The luxury fashion and lifestyle brand says while its ecommerce sales have fallen since last year, its profitability has improved. At the same time, footfall to its stores in travel locations and in city centres remains lower than before the pandemic, and it has now closed a net six of its own stores as well as 28 concessions in branches of House of Fraser, which it now supplies on a wholesale basis.
Ted Baker says its new ecommerce platform, part of its ongoing transformation plan, is now set to be relaunched early next year, following some technical delays. It says it now has an “ambitious digital roadmap” for both direct-to-customer online sales, and those through third party businesses. That roadmap includes micro services and fast integration with marketplaces as it looks to boost mobile conversion.

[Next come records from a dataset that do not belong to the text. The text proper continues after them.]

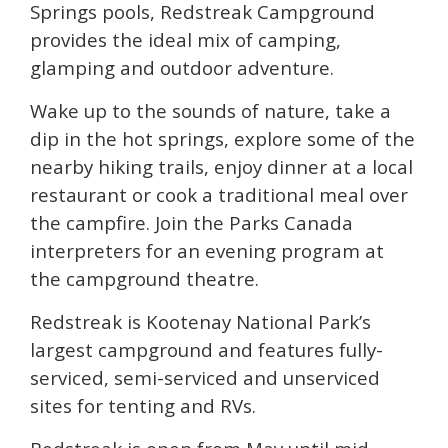
Springs pools, Redstreak Campground
provides the ideal mix of camping,
glamping and outdoor adventure.
Wake up to the sounds of nature, take a
dip in the hot springs, explore some of the
nearby hiking trails, enjoy dinner at a local
restaurant or cook a traditional meal over
the campfire. Join the Parks Canada
interpreters for an evening program at
the campground theatre.
Redstreak is Kootenay National Park’s
largest campground and features fully-
serviced, semi-serviced and unserviced
sites for tenting and RVs.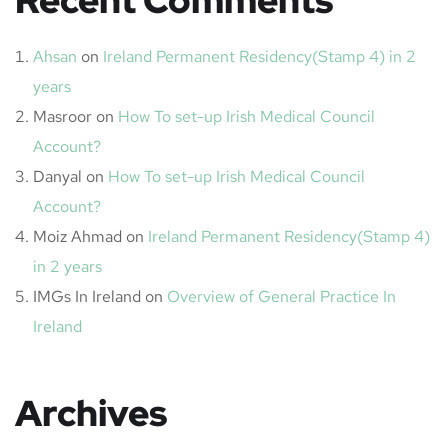
Recent Comments
Ahsan
on
Ireland Permanent Residency(Stamp 4) in 2
years
Masroor
on
How To set-up Irish Medical Council
Account?
Danyal
on
How To set-up Irish Medical Council
Account?
Moiz Ahmad
on
Ireland Permanent Residency(Stamp 4)
in 2 years
IMGs In Ireland
on
Overview of General Practice In
Ireland
Archives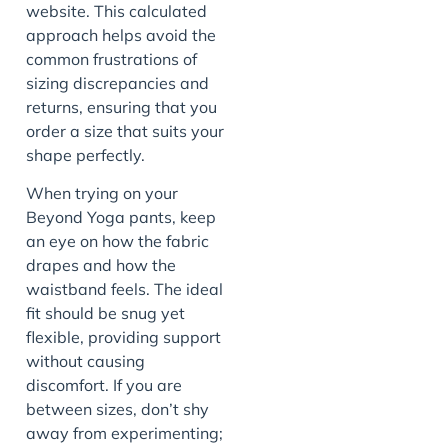
website. This calculated
approach helps avoid the
common frustrations of
sizing discrepancies and
returns, ensuring that you
order a size that suits your
shape perfectly.
When trying on your
Beyond Yoga pants, keep
an eye on how the fabric
drapes and how the
waistband feels. The ideal
fit should be snug yet
flexible, providing support
without causing
discomfort. If you are
between sizes, don’t shy
away from experimenting;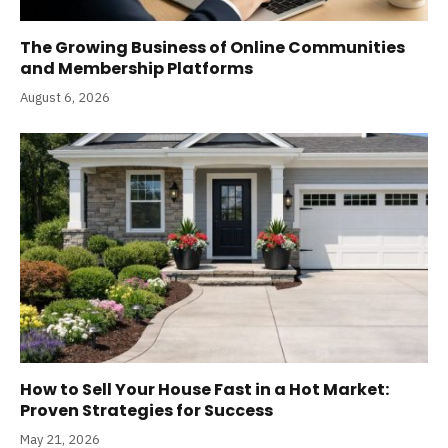
The Growing Business of Online Communities
and Membership Platforms
August 6, 2026
How to Sell Your House Fast in a Hot Market:
Proven Strategies for Success
May 21, 2026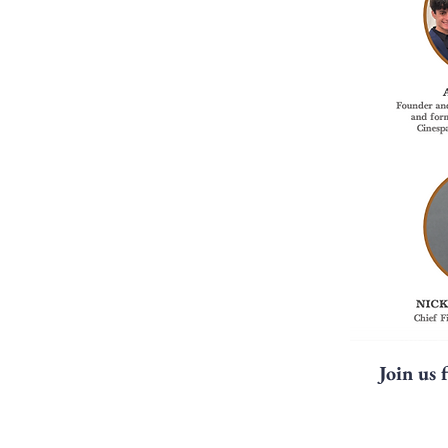
Join us 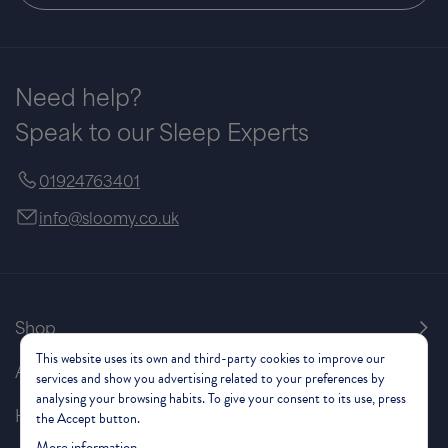
Need help?
Speak to our Sleep Experts
01924763401
info@sloomy.co.uk
Shop
This website uses its own and third-party cookies to improve our
About Us
services and show you advertising related to your preferences by
analysing your browsing habits. To give your consent to its use, press
Help & Support
the Accept button.
More information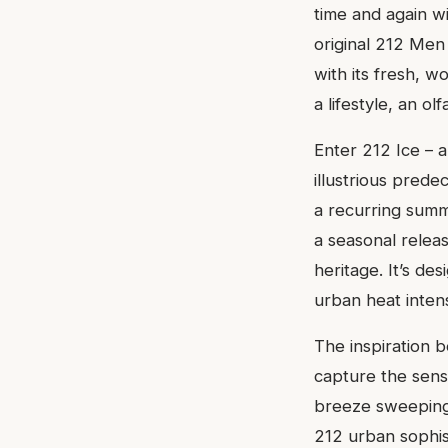
time and again wi
original 212 Men
with its fresh, w
a lifestyle, an o
Enter 212 Ice – a 
illustrious prede
a recurring summe
a seasonal releas
heritage. It’s de
urban heat intens
The inspiration b
capture the sensa
breeze sweeping 
212 urban sophist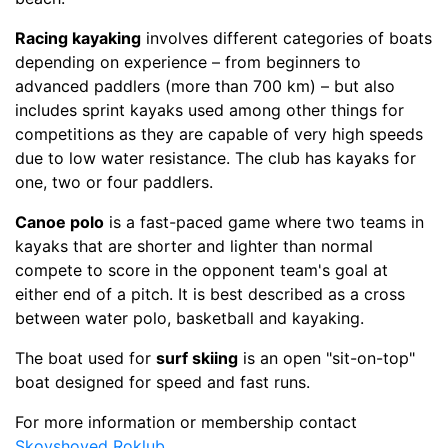
Racing kayaking
involves different categories of boats
depending on experience – from beginners to
advanced paddlers (more than 700 km) – but also
includes sprint kayaks used among other things for
competitions as they are capable of very high speeds
due to low water resistance. The club has kayaks for
one, two or four paddlers.
Canoe polo
is a fast-paced game where two teams in
kayaks that are shorter and lighter than normal
compete to score in the opponent team's goal at
either end of a pitch. It is best described as a cross
between water polo, basketball and kayaking.
The boat used for
surf skiing
is an open "sit-on-top"
boat designed for speed and fast runs.
For more information or membership contact
Skovshoved Roklub
.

The update came as Ted Baker, ranked Top50 in RXUK Top500 research, today reported revenues of £199.3m in the 28 weeks to August 14. That’s a 17.6% improvement on the same time last year, although sales are still more than a third lower (-36.4%) than the same time in pre-pandemic 2019. Retail sales improved by 10.4% to £136.9m, while ecommerce sales fell to £63.6m, down 14.2% on last year but 22% ahead of 2019. In the UK and Europe, 56.2% of its retail sales were online, as were 29.4% of sales in the US. Wholesale sales of £55.5m were 40.6% up on last year.
Pre-tax losses of £25.3m are more than halved (-70.7%) from losses of £86.4m a year earlier, although remain 10.1% behind where they were in the first half of 2019.
Ted Baker chief executive Rachel Osborne says: “I’m pleased with the continued progress we’re making, as we return to revenue growth, and make big strides back towards profitability. The brand remains healthy, delivering a stronger full price mix alongside encouraging early reactions to the new collection. The pandemic continues to impact the global retail environment, yet despite this we are delivering against our Transformation Plan. I remain confident that our turnaround of this great global lifestyle brand is on course and that Ted will emerge as a stronger business.”
The retailer says it is making good progress towards its target of 75% of its cotton from sustainable sources this year, and that it has now set carbon and climate targets, representing a 46% in carbon emissions, and submitted them to the Science Based Targets Initiative. It is using recycled materials in its clothing and aims to use fully sustainable customer packaging by 2025.
It has mapped its supply chain and become a member of Sedex in order to monitor and improve global supply chain conditions. However, it says that it has turned to air freight recently as it looks to avoid the supply chain disruptions seen in shipping.
Ted Baker now sells online and from 377 stores and concessions around the world, including 97 in the UK.
Ted Baker expects that Brexit will hit its full-year profits by £5m. The main effects of Brexit on its business, it says, have been the flow of goods into the UK through ports, and from the UK into Europe. It has also been affected by EU rules of origin and by VAT rules.
The retailer set up a customs warehouse in the UK, which became operational in April 2021, following the end of the transition period. This, it says, has “partially mitigated” the higher duties it now has to pay. It now plans to reflow the inventory that is destined for its EU shops.